Literature and History: The Seventies

Section Semester Instructor Time Location Course Areas
1 Spring 2015 Saul, Scott
TTh 12:30-2 205 Dwinelle

Book List

Didion, Joan: The Book of Common Prayer; Herr, Michael: Dispatches; Kingston, Maxine Hong: The Woman Warrior; LeGuin, Ursula K.: The Dispossessed; Roth, Philip: The Ghost Writer

Other Readings and Media

In addition to the novels and nonfiction listed above, we will be examining a number of films, such as Medium Cool, The Godfather, Taxi Driver, and Saturday Night Fever.


As one historian has quipped, it was the worst of times, it was the worst of times. "The '70s" routinely come in for mockery: even at the time, it was known as the decade when "it seemed like nothing happened."

Yet we can see now that the decade of the '70s was two things at once. On the one hand, it was a time of cultural renaissance—the era that sponsored the New Hollywood of Scorcese, Coppola, et al.; the music of funk, disco, punk and New Wave; the postmodern theater of Saturday Night Live, Sam Shepard and others; the sci-fi boom represented by Ursula LeGuin, Samuel Delany and others; and the quite variously innovative fictions of Philip Roth, Maxine Hong Kingston, Walter Abish, and so many more. On the other hand, it was a period of intense political realignments—for instance, the shock of the oil crisis; the fall of Nixon and the fall of Saigon; the advent of women's liberation, gay liberation, and environmentalism as mass grassroots movements; the rise of the Sunbelt and the dawning of the conservative revolution. One might even say that the '70s were the most interesting decade of the post-WWII era: the period when the dreams of the '60s were most intensely, if achingly, fulfilled.

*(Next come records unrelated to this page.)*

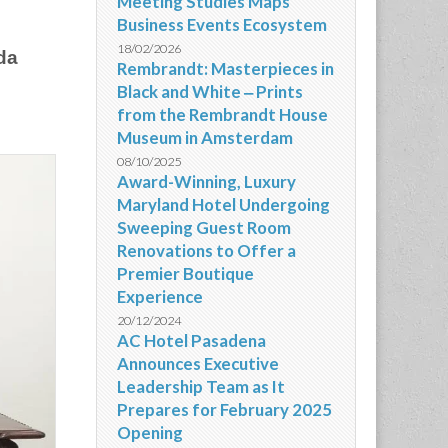
Meeting Studies Maps
Business Events Ecosystem
18/02/2026
da
Rembrandt: Masterpieces in
Black and White ‒ Prints
from the Rembrandt House
Museum in Amsterdam
08/10/2025
Award-Winning, Luxury
Maryland Hotel Undergoing
Sweeping Guest Room
Renovations to Offer a
Premier Boutique
Experience
20/12/2024
AC Hotel Pasadena
Announces Executive
Leadership Team as It
Prepares for February 2025
Opening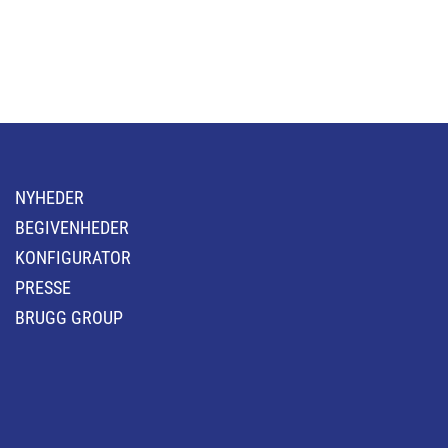
NYHEDER
BEGIVENHEDER
KONFIGURATOR
PRESSE
BRUGG GROUP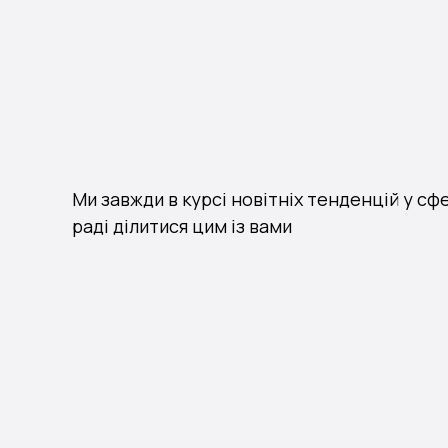
Ми завжди в курсі новітніх тенденцій у с
раді ділитися цим із вами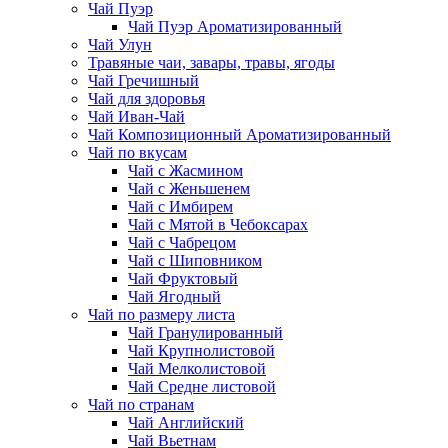
Чай Пуэр
Чай Пуэр Ароматизированный
Чай Улун
Травяные чаи, завары, травы, ягоды
Чай Гречишный
Чай для здоровья
Чай Иван-Чай
Чай Композиционный Ароматизированный
Чай по вкусам
Чай с Жасмином
Чай с Женьшенем
Чай с Имбирем
Чай с Мятой в Чебоксарах
Чай с Чабрецом
Чай с Шиповником
Чай Фруктовый
Чай Ягодный
Чай по размеру листа
Чай Гранулированный
Чай Крупнолистовой
Чай Мелколистовой
Чай Средне листовой
Чай по странам
Чай Английский
Чай Вьетнам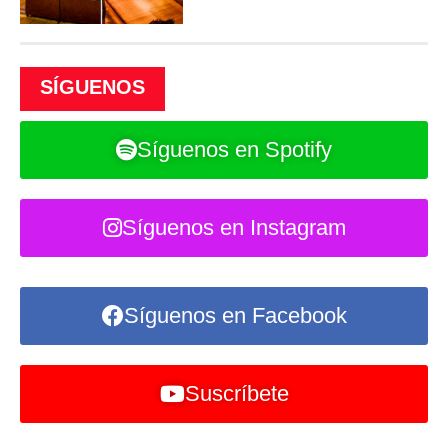
SÍGUENOS
Síguenos en Spotify
Síguenos en Instagram
Síguenos en Facebook
Suscríbete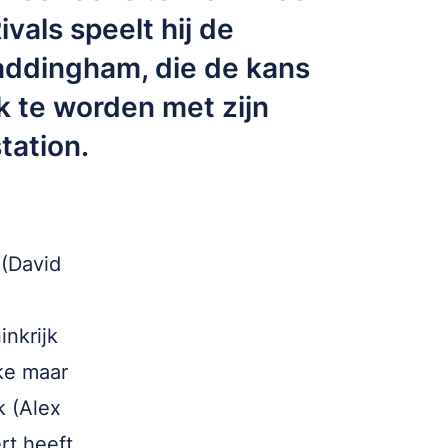
ivals speelt hij de
addingham, die de kans
jk te worden met zijn
tation.
(David
nkrijk
jke maar
k (Alex
rt heeft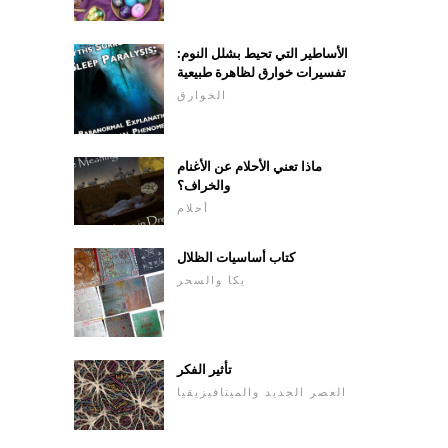
الأساطير التي تحيط بشلل النوم:
تفسيرات خوارق لظاهرة طبيعية
الخوارق
ماذا تعني الأحلام عن الأغنام
والخراف؟
أحلام
كتاب أساسيات الظلال
يكا والسحر
تأثير الفكر
العصر الجديد والميتافيزيقيا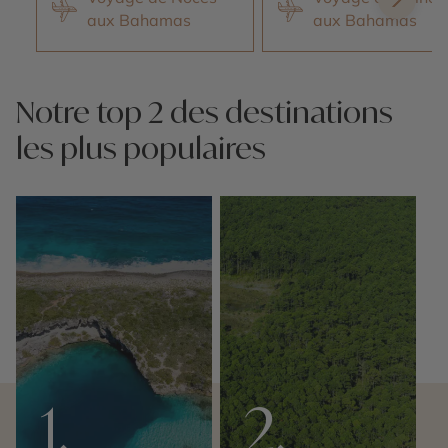
aux Bahamas
aux Bahamas
Notre top 2 des destinations
les plus populaires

It may also be the decade closest to our own contemporary moment. In this class, we will consider how the roots of our current predicament lie in the earlier decade--with its uncertainty about the oil supply, its stagnant economy, its alarm at Islamic fundamentalism, its fetish for self-fulfillment, its reality TV and its fascination with the appeal of instant and often empty celebrity. We will, in turn, reflect on how Americans in the '70s struggled with many of the dilemmas that we face now.